Tears (to rhyme with airs). Tears (to rhyme with fears). Both words so alike and yet just a little different. It was the same with the French line-up against Switzerland. So alike – the same structure, the same back-line – and yet with Payet, Giroud and Kante a notable trio of absentees.
There was also much that was torn. Five, by my count, Swiss shirts (Mehmedi, Dzemaili, Xhaka, Embolo, and Xhaka again), Puma clearly accidentally showcasing their shirts-for-strippers version of the kit. You Can Leave Your Xhak On, if you will.
The ball, too, suffered a tear early into the second half, a rip right down the seam. The air came out – pufffft – in a sudden cloud of opaque white mist.
In science-fiction, a sudden tear is likely to happen to the fabric of space-time, leading to some kind of anarchy. As France were so drawn to tears, it was no surprise that Deschamps did the same to his side in desperation to win.
It was not an obvious tear. Not one that causes immediate explosions and warning lights and sirens; more one that puts into action a slow-burning implosion instead, as things become confused and break down.
For much of the match, France’s midfield had been structured in an understandable way. Cabaye and Sissoko altered between being the deep-lying point of the three-man central midfield, the other joining Pogba in more advanced positions. Coman largely kept some width in attack, while Griezmann at times mirrored this on the other flank, at times coming in more centrally. Gignac offered the point of the attack up-front.
This structure is not to say that France had been effective, but then the universe doesn’t have to be effective for it to be missed in the case of a reality-threatening implosion of all meaning. Their most regular mode of attack seemed to be to either drive through the Swiss midfield or to play a long pass and win the second ball (which proved to be more reliable than it sounds).
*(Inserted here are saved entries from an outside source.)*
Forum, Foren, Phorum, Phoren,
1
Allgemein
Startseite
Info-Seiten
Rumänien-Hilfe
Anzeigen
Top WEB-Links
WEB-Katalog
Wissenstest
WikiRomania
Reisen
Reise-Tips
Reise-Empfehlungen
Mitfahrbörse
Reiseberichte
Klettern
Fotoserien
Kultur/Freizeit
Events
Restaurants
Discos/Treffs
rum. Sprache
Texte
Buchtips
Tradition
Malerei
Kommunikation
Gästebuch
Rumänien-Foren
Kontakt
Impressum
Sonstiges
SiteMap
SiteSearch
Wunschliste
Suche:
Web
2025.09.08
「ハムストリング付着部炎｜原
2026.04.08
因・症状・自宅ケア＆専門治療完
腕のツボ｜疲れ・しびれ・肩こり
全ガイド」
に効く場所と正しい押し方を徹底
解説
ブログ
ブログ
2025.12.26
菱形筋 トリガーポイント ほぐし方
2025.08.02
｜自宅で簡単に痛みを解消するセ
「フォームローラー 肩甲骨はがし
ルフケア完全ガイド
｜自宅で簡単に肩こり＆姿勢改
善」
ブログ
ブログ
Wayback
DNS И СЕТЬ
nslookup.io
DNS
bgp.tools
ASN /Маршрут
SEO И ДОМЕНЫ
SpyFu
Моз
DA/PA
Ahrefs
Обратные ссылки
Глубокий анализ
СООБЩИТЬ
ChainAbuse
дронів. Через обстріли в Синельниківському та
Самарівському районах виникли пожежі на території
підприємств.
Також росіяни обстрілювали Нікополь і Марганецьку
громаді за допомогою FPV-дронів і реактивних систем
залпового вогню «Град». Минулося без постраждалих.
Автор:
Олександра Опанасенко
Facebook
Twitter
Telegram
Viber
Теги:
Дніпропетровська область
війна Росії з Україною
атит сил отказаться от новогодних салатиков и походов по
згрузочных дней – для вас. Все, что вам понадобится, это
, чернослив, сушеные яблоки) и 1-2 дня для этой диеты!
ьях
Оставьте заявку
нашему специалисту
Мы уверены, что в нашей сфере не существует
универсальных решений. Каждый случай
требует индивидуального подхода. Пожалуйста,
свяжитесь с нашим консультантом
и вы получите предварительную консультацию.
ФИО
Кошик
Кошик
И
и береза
Then came the tear in the form of man of tears (as in fears this time) himself, Dimitri Payet. Payet, rested and a yellow card away from suspension in the next match, entered with just under a half hour to go. Immediately, the fabric of the French midfield was sucked slowly towards it’s inevitable and increasingly dense doom. (NB: I may, for purposes of livening up a 0-0 draw, be exaggerating).
With Payet and Griezmann on either flank, both players who prefer to drift centrally from their wide positions, the structure vanished. Immediately after the substitution, France had the ball just inside the Switzerland half in the left halfspace, but had Payet, Sissoko, Pogba, and Cabaye all operating in similar space, with Griezmann not far away either. With the two ‘wingers’ so often drifting centrally or to the opposite flank, it was left to Pogba and Sissoko (generally) to fill in gaps in positions they were not naturals in.
Perhaps Coman was better at balancing France’s midfield, perhaps Payet had come on with some “play how you want” instruction with Deschamps, but France had reverted almost completely to the relatively toothless entity they had been in the first two group games. Yes, Payet hit the bar, but this was from a break by Sissoko down the right – another tear, a tearaway, of a different kind this time.
Switzerland would not be threatening to cause France any tears, they offered so little going forwards they may as well have been neutral. While the French (possible lack of) defensive system allowed them a fair share of possession and territory in the French half, the Swiss could do little with it. France, who had pressured off the ball in the first half but dropped off almost completely in the second, seemed content to just let Switzerland edge forwards and wait for them to, well, quietly implode themselves.
No tears – whether from Payet or the crowd – at Lille, but through shirts, ball, and implosion of structure, plenty of tears.